▶ _What needs to be done_
Every line below that has "drywall" in it should be copied.

Dataset records
————

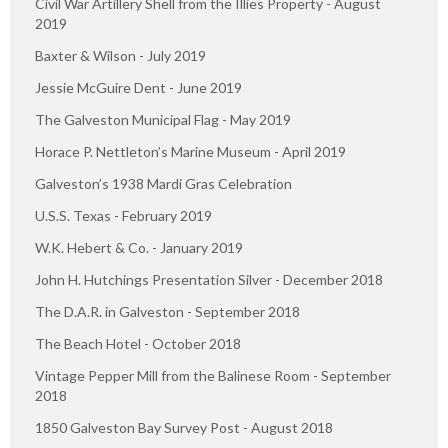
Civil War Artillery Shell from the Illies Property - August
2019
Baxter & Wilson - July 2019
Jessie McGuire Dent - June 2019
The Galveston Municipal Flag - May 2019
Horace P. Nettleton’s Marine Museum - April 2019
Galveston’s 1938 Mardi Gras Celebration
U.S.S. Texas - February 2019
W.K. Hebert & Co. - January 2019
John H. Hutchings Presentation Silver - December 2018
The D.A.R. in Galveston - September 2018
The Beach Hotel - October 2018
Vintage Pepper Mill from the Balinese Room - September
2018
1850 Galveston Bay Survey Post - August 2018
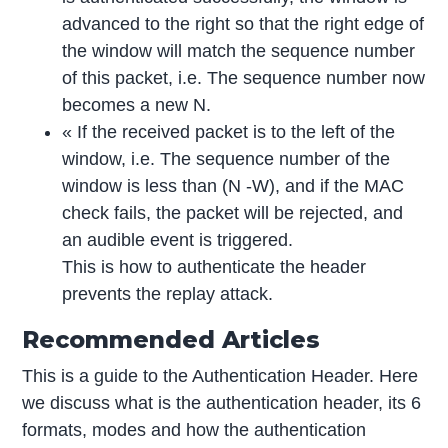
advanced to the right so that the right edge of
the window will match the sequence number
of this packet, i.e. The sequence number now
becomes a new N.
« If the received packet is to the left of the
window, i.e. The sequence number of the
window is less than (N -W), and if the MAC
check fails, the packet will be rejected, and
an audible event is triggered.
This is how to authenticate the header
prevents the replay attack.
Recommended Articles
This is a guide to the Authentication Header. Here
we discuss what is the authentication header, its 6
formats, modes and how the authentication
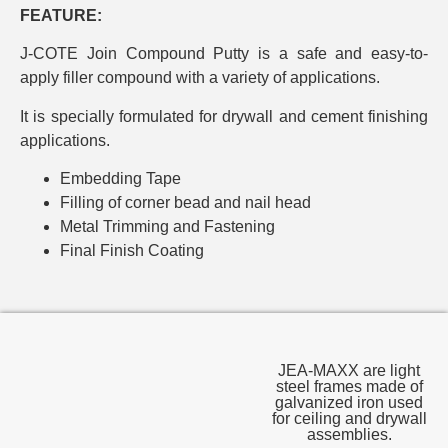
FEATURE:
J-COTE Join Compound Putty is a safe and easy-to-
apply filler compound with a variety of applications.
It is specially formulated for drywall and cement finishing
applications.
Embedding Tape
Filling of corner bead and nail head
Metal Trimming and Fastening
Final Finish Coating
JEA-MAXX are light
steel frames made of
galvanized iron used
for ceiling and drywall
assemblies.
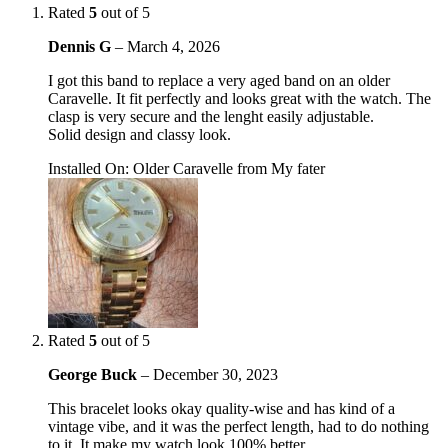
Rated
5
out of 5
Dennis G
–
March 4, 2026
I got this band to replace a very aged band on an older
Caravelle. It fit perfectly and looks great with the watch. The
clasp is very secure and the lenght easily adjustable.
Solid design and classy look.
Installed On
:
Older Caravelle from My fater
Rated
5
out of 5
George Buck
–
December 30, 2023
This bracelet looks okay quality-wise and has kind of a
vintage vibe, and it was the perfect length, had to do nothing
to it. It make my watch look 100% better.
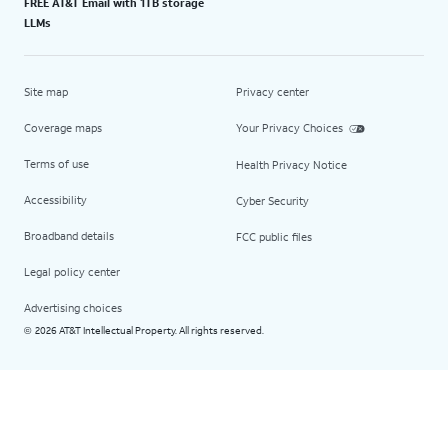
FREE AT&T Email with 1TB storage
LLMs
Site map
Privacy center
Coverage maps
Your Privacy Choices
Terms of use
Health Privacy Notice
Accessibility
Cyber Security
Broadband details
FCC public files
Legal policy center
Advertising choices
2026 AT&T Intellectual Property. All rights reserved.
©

————

▶ _Task response_
It is specially formulated for drywall and cement finishing
for ceiling and drywall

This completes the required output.